Our first challenge was to create an efficient and collaborative workflow between the Adobe editorial team and the Wrecking Ball design team. Figure 1 shows how we developed our workflow for designing and distributing content for desktop, mobile, and tablet devices.
Each issue of Inspire Magazine for iPad comprises a cover, a table of contents, numerous videos and animations, and articles with varying characteristics. Once Julie and Senior Editorial Producer Stefan Gruenwedel receive the final drafts, the design process begins with a review of each article in which we discuss details like how long the article is, which layout will work best, what assets (such as images and video) are available, and how to represent code snippets or demos.
Then the Inspire editors import each article into Adobe InCopy, a writing and editing solution that integrates with Adobe InDesign. The editors create a unique InCopy file for each article and upload to a shared network drive that both the editorial team and design team have access to. The designer then places the InCopy document into the text frames in the InDesign document.
In this workflow, the text styles in the InDesign document are consistent with the formatting in the original Word document. Any further copy edits made by the editorial team in InCopy automatically flow through to my team's layouts in InDesign. Everything flows seamlessly from Word to InCopy to InDesign. (Yes, it really works.)
The editorial team can edit the text within the InCopy document without changing anything in the InDesign document that might cause unexpected and undesired results in the layout. Whenever they make a change to the text, my team gets a notification in the Links panel in InDesign (or in a dialog box that alerts us when we launch InDesign if the change was made when we didn't have InDesign open).
Once we've completed the initial layout for the articles in an issue, we look at which ones might benefit from additional interactivity such as adding an image gallery, sidebar, or code snippet within a frame. These provide a more elegant and intuitive way of navigating through the content as opposed to swiping through a lengthy set of article pages.

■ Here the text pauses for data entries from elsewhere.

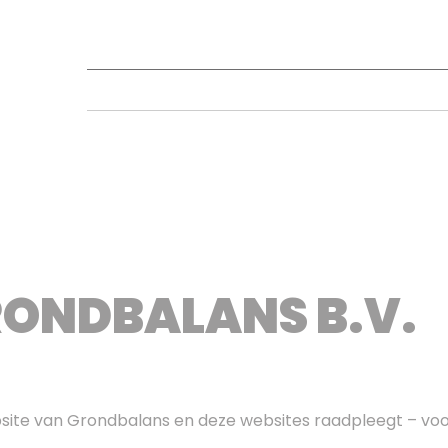
GROND EN BAGGERSPECIE
PROJECTEN
GRONDBANKEN
D
RONDBALANS B.V.
bsite van Grondbalans en deze websites raadpleegt – voo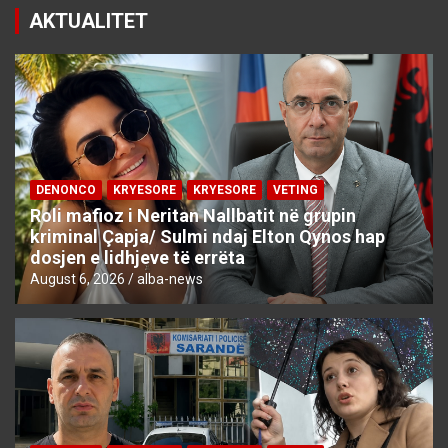
AKTUALITET
DENONCO
KRYESORE
KRYESORE
VETING
Roli mafioz i Neritan Nallbatit në grupin
kriminal Çapja/ Sulmi ndaj Elton Qynos hap
dosjen e lidhjeve të errëta
August 6, 2026
alba-news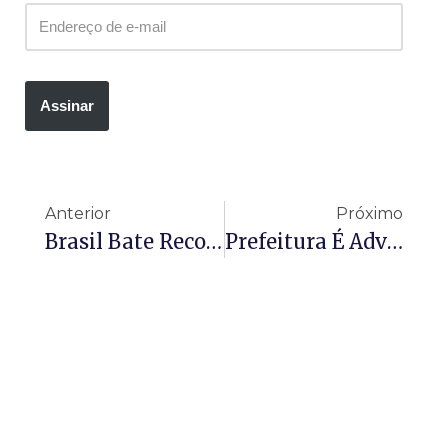
Assinar
Anterior
Próximo
Brasil Bate Recorde De 31 Mil Transplantes Com Avanço Na Logística Do SUS
Prefeitura É Advertida Por Emitir Empenhos Em Favor De Empresas Com CNPJs Encerrados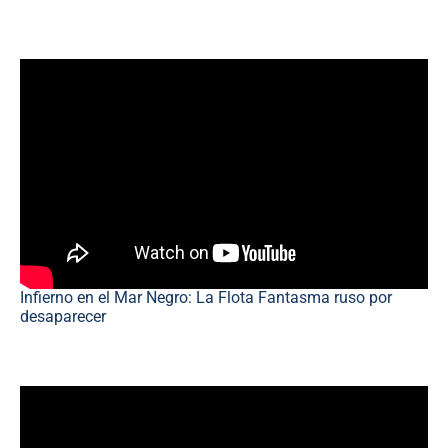
Infierno en el Mar Negro: La Flota Fantasma ruso por
desaparecer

We output the completed folios from InDesign and upload them to the hosted DPS Folio Producer. Then we use DPS to generate invitations for the members of the editorial team (Julie and Stefan) to preview the prototype using the free Adobe Content Viewer app for iPad. By tying the prototype to their Adobe IDs, we can ensure that only they have access to the prototype. If they request any design or interactivity changes, we upload the revised folio to DPS, and it automatically notifies them on their iPad that a new version is available. Once the issue is ready and approved by Adobe, we click Publish in the DPS Folio Producer, and within a few minutes, the new issue is available on the App Store.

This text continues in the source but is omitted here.